SAN DIEGO – On September 12, 2011, a Springfield, Virginia man arrived at MedStar Georgetown University Hospital (MGUH) in the early stages of liver failure. The man had mistakenly eaten poisonous mushrooms, handpicked from his yard. He would be the first of four patients in the course of two weeks to seek treatment at MGUH for mushroom (amanitin) poisoning. Their clinical course, management, and outcomes were presented today at Digestive Disease Week (DDW) in San Diego, the largest international gathering of physicians and researchers in the field of gastroenterology, hepatology, endoscopy and gastrointestinal surgery.
"When the Virginia man arrived at his local emergency department, a clinical diagnosis of mushroom poisoning was made," recalls Jacqueline Laurin, M.D., a transplant hepatologist at the Georgetown Transplant Institute, a part of MGUH and Georgetown University Medical Center.
"He had eaten the mushrooms, gotten very ill and his liver enzymes were very elevated with signs of severe liver dysfunction," Laurin recalls. The man was transferred to MGUH because in some cases, a liver transplant is necessary following amanitin poisoning.
Laurin's team called the local Poison Control Center who in turn, put them in contact with a California physician who is the principal investigator for a study using the IV preparation of milk thistle seeds (silibinin) in the United States for amanitin poisoning. Arrangements were made to have the drug flown and then couriered to the hospital where it arrived within hours. The patient received silibinin that evening.
Because silibinin is not yet approved by the U.S. Food and Drug Administration (FDA), physicians would only be able to offer it to one patient under the FDA's "emergency use" one-time exemption. Any future treatment with silibinin would require administration as part of a clinical study with approval of Georgetown University Medical Center's Institutional Review Board, a committee charged with the protection of humans in research studies.
"We knew it wasn't out of the realm of possibility that another person could show up with mushroom poisoning and without a study in place, we wouldn't have the option of offering the silibinin," Laurin explains.

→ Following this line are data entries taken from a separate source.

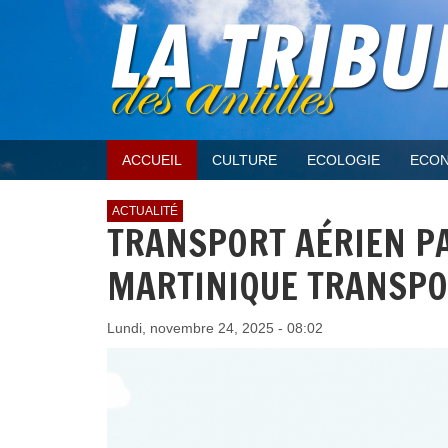
ACCUEIL
CULTURE
ECOLOGIE
ECON
ACTUALITÉ
TRANSPORT AÉRIEN PA
MARTINIQUE TRANSPO
Lundi, novembre 24, 2025 - 08:02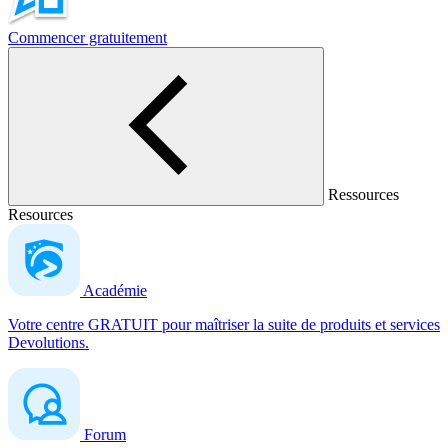
Commencer gratuitement
Ressources
Resources
Académie
Votre centre GRATUIT pour maîtriser la suite de produits et services
Devolutions.
Forum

At that time, mushrooms were cropping up in yards and parks in the Washington, DC area in greater numbers than usual because of increased rainfall for the season.

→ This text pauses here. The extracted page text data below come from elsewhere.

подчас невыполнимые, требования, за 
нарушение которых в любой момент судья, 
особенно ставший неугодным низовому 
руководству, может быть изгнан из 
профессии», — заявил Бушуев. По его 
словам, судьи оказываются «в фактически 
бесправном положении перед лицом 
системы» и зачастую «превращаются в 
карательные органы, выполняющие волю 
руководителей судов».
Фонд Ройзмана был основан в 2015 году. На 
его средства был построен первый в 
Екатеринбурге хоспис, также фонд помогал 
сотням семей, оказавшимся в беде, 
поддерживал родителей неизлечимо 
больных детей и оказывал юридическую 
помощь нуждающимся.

One week later, and before the protocol could be completed, a second patient with mushroom poisoning arrived at Georgetown.

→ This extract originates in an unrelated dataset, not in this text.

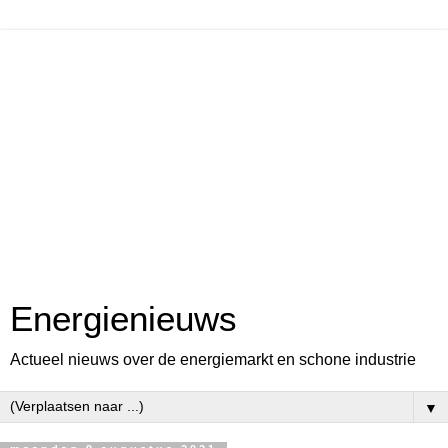
Energienieuws
Actueel nieuws over de energiemarkt en schone industrie
▼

The patient's status prompted an emergency meeting of the Institutional Review Board comprised of clinical and non-clinical members from the Medical Center and MGUH, who approved the protocol, thus allowing the second patient to be treated with the same IV preparation of milk thistle, silibinin, as the first patient received.
A few days later, two more patients arrived – friends who had mistaken the poisonous mushrooms as innocuous. They too received silibinin.
Laurin says the initial clinical presentation of amanitin poisoning mimics gastroenteritis in the form of nausea, vomiting, abdominal pain, and diarrhea followed by a period of apparent recovery then the development of acute hepatitis and jaundice.
"Early recognition of mushroom ingestion as a cause of acute hepatitis is paramount to initiate treatment and hopefully preventing progression to acute liver failure, liver transplant, or death," she says.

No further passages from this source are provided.